• WHAT NEEDS TO BE DONE: Where does the string "French" occur in the records? Copy each line that holds it.

• SOURCE MATERIAL:
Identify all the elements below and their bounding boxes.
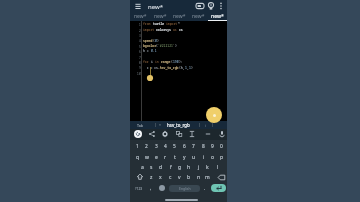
button[interactable]: Hint — [206, 1, 216, 11]
button[interactable]: * — [156, 121, 163, 129]
button[interactable]: 3 — [152, 141, 161, 151]
button[interactable]: k — [203, 162, 212, 172]
staticText: new* — [134, 13, 147, 20]
staticText: ( — [171, 60, 173, 64]
button[interactable]: 0 — [217, 141, 226, 151]
staticText: 3 — [155, 143, 158, 150]
staticText: r — [164, 154, 167, 161]
button[interactable]: r — [161, 152, 170, 162]
staticText: 1 — [185, 66, 187, 70]
button[interactable]: Emoji — [157, 183, 166, 193]
button[interactable]: y — [180, 152, 189, 162]
staticText: .hsv_to_rgb — [158, 66, 179, 70]
button[interactable]: i — [199, 152, 208, 162]
button[interactable]: d — [156, 162, 165, 172]
button[interactable]: c — [166, 172, 175, 182]
button[interactable]: w — [142, 152, 151, 162]
button[interactable]: s — [147, 162, 156, 172]
button[interactable]: m — [203, 172, 212, 182]
button[interactable]: Settings — [160, 129, 170, 139]
staticText: d — [159, 164, 163, 171]
staticText: as — [173, 28, 179, 32]
staticText: ) — [191, 66, 193, 70]
button[interactable]: g — [175, 162, 184, 172]
button[interactable]: n — [194, 172, 203, 182]
staticText: from — [143, 22, 153, 26]
button[interactable]: b — [184, 172, 193, 182]
button[interactable]: q — [133, 152, 142, 162]
button[interactable]: l — [213, 162, 222, 172]
staticText: a — [141, 164, 144, 171]
button[interactable]: t — [170, 152, 179, 162]
staticText: 0.1 — [151, 49, 157, 53]
button[interactable]: new* — [189, 12, 208, 21]
button[interactable]: z — [147, 172, 156, 182]
staticText: 4 — [164, 143, 167, 150]
staticText: , — [187, 66, 189, 70]
button[interactable]: Share — [147, 129, 157, 139]
button[interactable]: j — [194, 162, 203, 172]
button[interactable]: Voice input — [217, 129, 227, 139]
button[interactable]: p — [217, 152, 226, 162]
button[interactable]: Enter — [211, 184, 226, 192]
staticText: c — [169, 174, 172, 181]
button[interactable]: i — [200, 121, 210, 129]
button[interactable]: English — [169, 185, 200, 192]
staticText: i — [205, 123, 206, 128]
button[interactable]: 4 — [161, 141, 170, 151]
staticText: cs — [179, 28, 183, 32]
staticText: * — [159, 123, 161, 128]
button[interactable]: e — [152, 152, 161, 162]
staticText: j — [198, 164, 200, 171]
staticText: (h, — [179, 66, 185, 70]
staticText: ) — [157, 39, 159, 43]
button[interactable]: More options — [216, 1, 226, 11]
button[interactable]: 6 — [180, 141, 189, 151]
staticText: 1 — [134, 22, 141, 27]
staticText: ?123 — [135, 186, 143, 191]
button[interactable]: v — [175, 172, 184, 182]
button[interactable]: new* — [208, 12, 227, 21]
button[interactable]: Menu — [134, 2, 142, 10]
button[interactable]: ?123 — [133, 183, 145, 193]
button[interactable]: x — [156, 172, 165, 182]
button[interactable]: 2 — [142, 141, 151, 151]
staticText: m — [205, 174, 210, 181]
button[interactable]: Shift — [133, 172, 146, 182]
staticText: 9 — [211, 143, 214, 150]
button[interactable]: 8 — [199, 141, 208, 151]
button[interactable]: h — [184, 162, 193, 172]
button[interactable]: hsv_to_rgb — [163, 121, 193, 129]
staticText: 2 — [134, 28, 141, 33]
button[interactable]: new* — [170, 12, 189, 21]
button[interactable]: 1 — [133, 141, 142, 151]
button[interactable]: , — [146, 183, 156, 193]
button[interactable]: Tab — [133, 121, 147, 129]
button[interactable]: u — [189, 152, 198, 162]
button[interactable]: new* — [150, 12, 170, 21]
button[interactable]: o — [208, 152, 217, 162]
button[interactable]: More — [203, 129, 213, 139]
staticText: turtle — [153, 22, 166, 26]
staticText: in — [155, 60, 161, 64]
button[interactable]: Console — [195, 1, 205, 11]
staticText: x — [159, 174, 162, 181]
button[interactable]: a — [138, 162, 147, 172]
button[interactable]: 7 — [189, 141, 198, 151]
staticText: w — [145, 154, 149, 161]
button[interactable]: Run — [206, 107, 222, 123]
button[interactable]: . — [201, 183, 209, 193]
staticText: k — [206, 164, 209, 171]
button[interactable]: new* — [130, 12, 150, 21]
button[interactable]: 9 — [208, 141, 217, 151]
button[interactable]: Text editing — [187, 129, 197, 139]
button[interactable]: Backspace — [215, 172, 228, 182]
button[interactable]: f — [166, 162, 175, 172]
staticText: h = — [143, 49, 151, 53]
staticText: 6 — [134, 49, 141, 54]
button[interactable]: Google — [134, 130, 142, 138]
button[interactable]: 5 — [170, 141, 179, 151]
staticText: 7 — [192, 143, 195, 150]
button[interactable]: Translate — [174, 129, 184, 139]
staticText: colorsys — [156, 28, 173, 32]
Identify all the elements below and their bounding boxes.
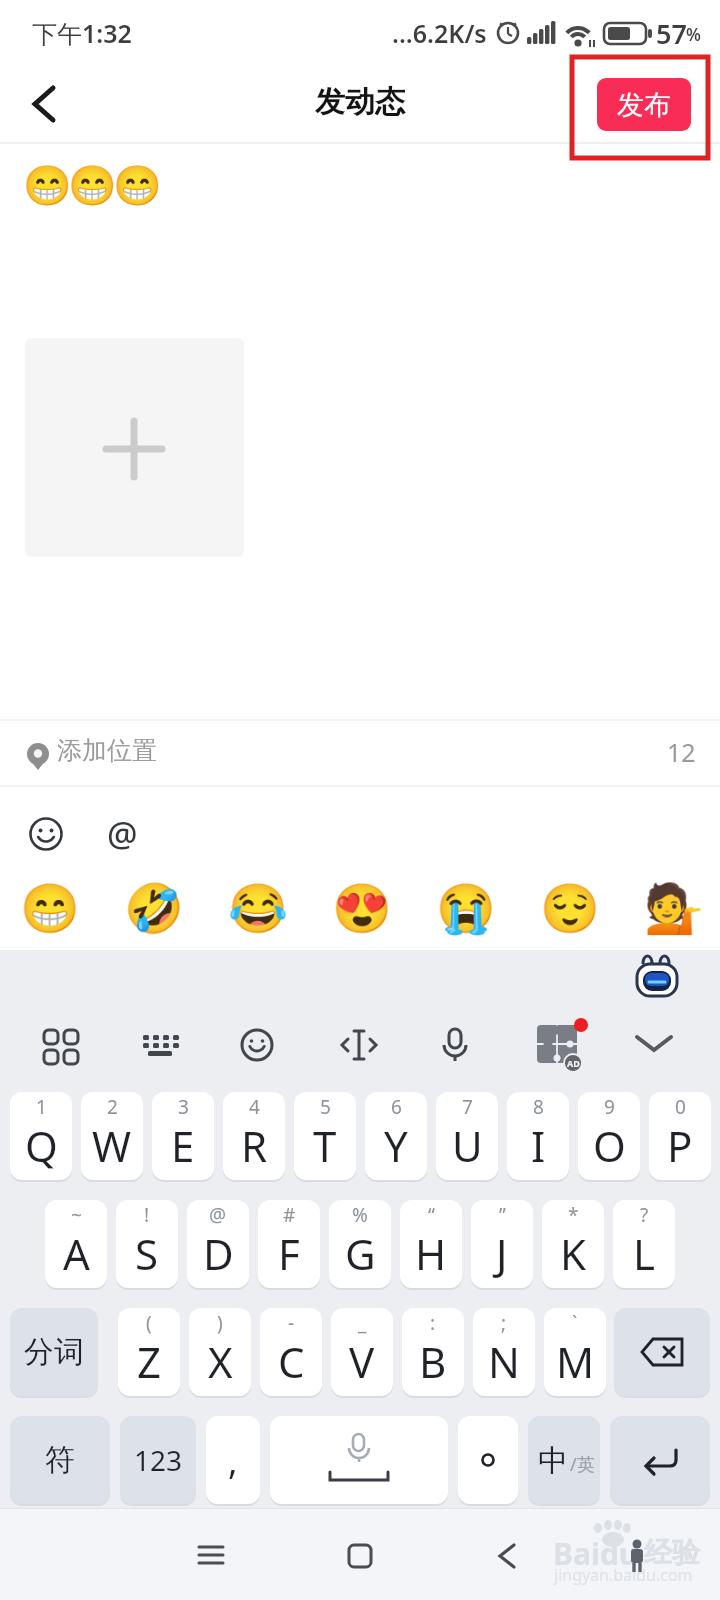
staticText: 3	[178, 1094, 189, 1118]
button[interactable]	[128, 882, 178, 932]
button[interactable]	[270, 1416, 448, 1504]
staticText: 123	[134, 1441, 183, 1479]
button[interactable]: %	[329, 1200, 391, 1288]
button[interactable]: ;	[473, 1308, 535, 1396]
button[interactable]: 6	[365, 1092, 427, 1180]
staticText: L	[633, 1225, 656, 1282]
button[interactable]	[232, 882, 282, 932]
button[interactable]: “	[400, 1200, 462, 1288]
button[interactable]: `	[544, 1308, 606, 1396]
staticText: 😭	[436, 881, 496, 937]
staticText: 😁	[113, 163, 162, 209]
button[interactable]: _	[331, 1308, 393, 1396]
staticText: :	[430, 1310, 436, 1334]
button[interactable]: 7	[436, 1092, 498, 1180]
staticText: 8	[533, 1094, 544, 1118]
button[interactable]: 0	[649, 1092, 711, 1180]
button[interactable]	[24, 882, 74, 932]
button[interactable]	[458, 1416, 518, 1504]
staticText: 符	[45, 1441, 75, 1479]
staticText: _	[358, 1310, 367, 1334]
button[interactable]	[238, 1026, 282, 1064]
button[interactable]	[440, 882, 490, 932]
staticText: P	[667, 1117, 693, 1174]
button[interactable]: #	[258, 1200, 320, 1288]
staticText: 4	[249, 1094, 260, 1118]
staticText: 添加位置	[57, 735, 157, 766]
button[interactable]: 123	[120, 1416, 196, 1504]
button[interactable]: AD	[532, 1014, 592, 1074]
button[interactable]	[610, 1416, 710, 1504]
button[interactable]	[614, 1308, 710, 1396]
staticText: 💁	[644, 881, 704, 937]
button[interactable]	[436, 1026, 480, 1064]
button[interactable]: 1	[10, 1092, 72, 1180]
button[interactable]	[340, 1026, 384, 1064]
button[interactable]: 添加位置	[0, 721, 720, 785]
staticText: 57	[656, 15, 687, 52]
button[interactable]	[544, 882, 594, 932]
button[interactable]	[141, 1026, 185, 1064]
button[interactable]: )	[189, 1308, 251, 1396]
button[interactable]	[25, 338, 244, 557]
staticText: S	[135, 1225, 159, 1282]
staticText: jingyan.baidu.com	[554, 1564, 693, 1586]
button[interactable]	[336, 882, 386, 932]
button[interactable]	[40, 1026, 84, 1064]
staticText: “	[428, 1202, 435, 1226]
staticText: Z	[137, 1333, 162, 1390]
staticText: 1	[36, 1094, 47, 1118]
button[interactable]: 中	[528, 1416, 600, 1504]
staticText: 分词	[24, 1333, 84, 1371]
button[interactable]: !	[116, 1200, 178, 1288]
button[interactable]: -	[260, 1308, 322, 1396]
button[interactable]	[22, 810, 70, 858]
staticText: 2	[107, 1094, 118, 1118]
button[interactable]: 9	[578, 1092, 640, 1180]
staticText: 🤣	[124, 881, 184, 937]
staticText: F	[278, 1225, 300, 1282]
button[interactable]: @	[98, 810, 146, 858]
staticText: W	[92, 1117, 132, 1174]
button[interactable]: ”	[471, 1200, 533, 1288]
button[interactable]: ~	[45, 1200, 107, 1288]
staticText: 经验	[644, 1535, 700, 1570]
button[interactable]: 5	[294, 1092, 356, 1180]
staticText: I	[531, 1117, 546, 1174]
staticText: 😌	[540, 881, 600, 937]
staticText: 发动态	[315, 83, 405, 121]
button[interactable]: 符	[10, 1416, 110, 1504]
staticText: 😁	[68, 163, 117, 209]
staticText: 9	[604, 1094, 615, 1118]
button[interactable]: 8	[507, 1092, 569, 1180]
staticText: R	[241, 1117, 268, 1174]
button[interactable]: *	[542, 1200, 604, 1288]
staticText: `	[572, 1310, 578, 1334]
button[interactable]: 分词	[10, 1308, 98, 1396]
staticText: 5	[320, 1094, 331, 1118]
staticText: 😂	[228, 881, 288, 937]
staticText: !	[144, 1202, 150, 1226]
button[interactable]: @	[187, 1200, 249, 1288]
button[interactable]: ,	[206, 1416, 260, 1504]
button[interactable]: :	[402, 1308, 464, 1396]
button[interactable]: ?	[613, 1200, 675, 1288]
button[interactable]: (	[118, 1308, 180, 1396]
staticText: ,	[228, 1436, 238, 1485]
button[interactable]	[20, 80, 68, 128]
button[interactable]: 4	[223, 1092, 285, 1180]
staticText: D	[203, 1225, 234, 1282]
staticText: T	[313, 1117, 337, 1174]
staticText: @	[209, 1202, 227, 1226]
button[interactable]	[624, 1026, 668, 1064]
staticText: -	[288, 1310, 295, 1334]
staticText: E	[171, 1117, 195, 1174]
button[interactable]: 2	[81, 1092, 143, 1180]
staticText: @	[107, 811, 138, 857]
staticText: AD	[567, 1057, 580, 1069]
button[interactable]	[648, 882, 698, 932]
button[interactable]: 发布	[597, 78, 691, 131]
staticText: Y	[384, 1117, 408, 1174]
button[interactable]: 3	[152, 1092, 214, 1180]
staticText: ...6.2K/s	[392, 16, 487, 50]
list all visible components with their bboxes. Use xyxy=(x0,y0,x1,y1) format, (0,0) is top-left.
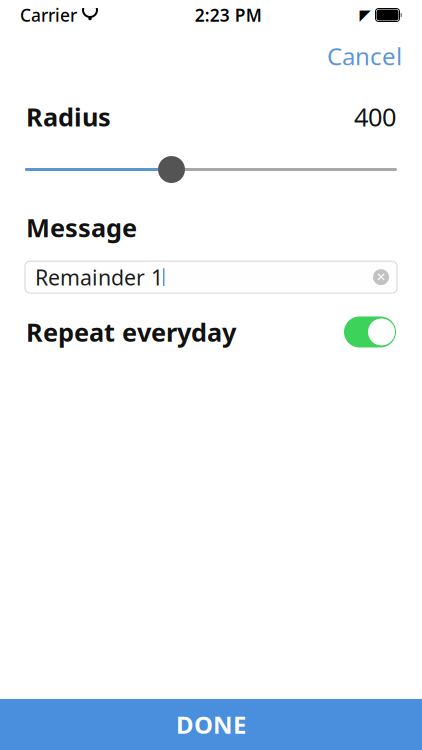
staticText: Remainder 1 xyxy=(35,263,163,291)
staticText: 2:23 PM xyxy=(195,4,262,26)
staticText: ◤ xyxy=(360,7,370,23)
staticText: DONE xyxy=(176,709,246,740)
staticText: Carrier xyxy=(20,4,77,26)
button[interactable]: Remainder 1 xyxy=(25,261,397,293)
staticText: Repeat everyday xyxy=(26,315,236,349)
staticText: ✕ xyxy=(376,270,386,284)
staticText: 400 xyxy=(354,100,396,134)
button[interactable]: Repeat everyday toggle xyxy=(344,316,396,348)
staticText: Message xyxy=(26,210,137,244)
button[interactable]: Cancel xyxy=(321,34,408,78)
staticText xyxy=(77,4,82,26)
button[interactable]: DONE xyxy=(0,699,422,750)
staticText: Cancel xyxy=(327,40,402,72)
staticText xyxy=(372,5,376,25)
staticText: Radius xyxy=(26,100,111,134)
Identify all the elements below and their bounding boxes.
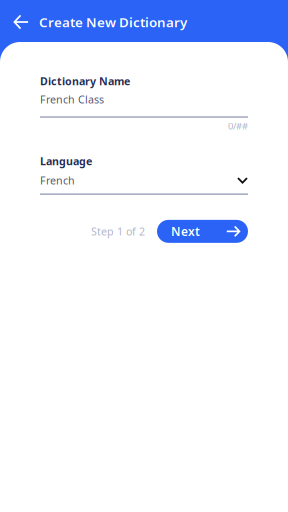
staticText: Step 1 of 2 [91,224,145,238]
button[interactable]: Next [157,220,248,243]
button[interactable]: French [40,173,248,188]
staticText: 0/## [228,120,248,132]
staticText: Language [40,154,92,168]
button[interactable]: French Class [40,92,248,106]
staticText: Dictionary Name [40,74,130,88]
staticText: French [40,173,75,188]
staticText: Next [171,223,200,239]
staticText: French Class [40,92,104,106]
button[interactable]: Back [10,7,32,37]
staticText: Create New Dictionary [39,13,187,31]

• TASK RESPONSE:
button[interactable]: French [40,173,248,188]
button[interactable]: French Class [40,92,248,106]
staticText: French [40,173,75,188]
staticText: French Class [40,92,104,106]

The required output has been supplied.